Click to add/remove this article to your list of 'My Favorites' TS-071, a Novel, Potent and Selective SGLT2 Inhibitor, Induces Weight Loss and a Reduction in Adipocyte Size in Diet-Induced Obese Rats

Year: 2011

Abstract Number: 1000-P

Authors: SAEKO UCHIDA, TEISUKE TAKAHASHI, HIDEKI TOMOIKE, EMI GUNJI, NAOKI KOJIMA, NAMIKO FUKUHARA, KAHORI TAKANO, TAKASHI NAKAYAMA, KENZO TAKAHASHI

Institutions: Saitama, Japan

Results: We have discovered a novel sodium-dependent glucose co-transporter 2 (SGLT2) inhibitor, TS-071 (TS), which is currently under clinical development for the treatment of type 2 diabetes (T2DM).
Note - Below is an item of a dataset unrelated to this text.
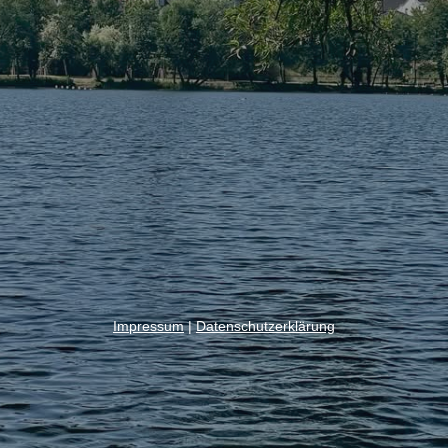
Impressum
|
Datenschutzerklärung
TS is a potent SGLT2 inhibitor with an IC50 value of 2.26 nM, and exhibits 1765-fold selectivity for inhibition of SGLT2 over SGLT1. TS competitively inhibited SGLT2 activity with a Ki value of 1.10 nM. The aim of this study is to evaluate the effect of TS on urinary glucose excretion, body weight and metabolic parameters in diet-induced obese (DIO) rats. We also examined the effects of TS on the white adipose tissue mass and the adipocyte size in visceral and subcutaneous fat. Sprague-Dawley rats were made obesity by free access to high-sucrose/ high-fat diet for 11 weeks and were given orally either vehicle (VEH) or TS (3 and 10 mg/kg) once daily for 4 weeks. TS significantly increased urinary glucose excretion (VEH = 3.1±0.2 mg/day, TS 3 mg/kg = 2548±144 mg/day***, TS 10 mg/kg = 4938±261 mg/day***, ***p < 0.001 vs. VEH) and reduced body weight gain (% change from baseline body weight: VEH = 10.5±1.6%, TS 3 mg/kg = 5.9±0.8%*, TS 10 mg/kg = 2.2±0.9%***, *p < 0.05, ***p < 0.001 vs. VEH). In addition, TS (10 mg/kg) significantly improved hyperinsulinemia, hypertriglyceridemia and hyperleptinemia in DIO rats. In the pair-feeding experiment, TS (10 mg/kg) induced the marked body weight loss (% change from baseline body weight: VEH 8.9±1.1% vs. TS -1.3±0.7%, p < 0.001). TS significantly reduced the white adipose tissue mass in both visceral fat (VEH 89.9±7.0 g vs. TS 66.5±4.2 g, p < 0.05) and subcutaneous fat (VEH 96.8±5.4 g vs. TS 67.8±7.7 g, p < 0.05). The distribution of the visceral adipocyte size in TS-treated DIO rats was similar to that in lean rats, and TS significantly reduced the average adipocyte size (VEH 9904±883 μm2 vs TS 7249±282 μm2, p < 0.05). In summary, the decrease in body weight by TS is accompanied by a loss of fat mass and a reduction in adipocyte size, including visceral compartment. These findings suggest that TS exhibits the potential effect for inducing meaningful body weight loss in addition to treating T2DM.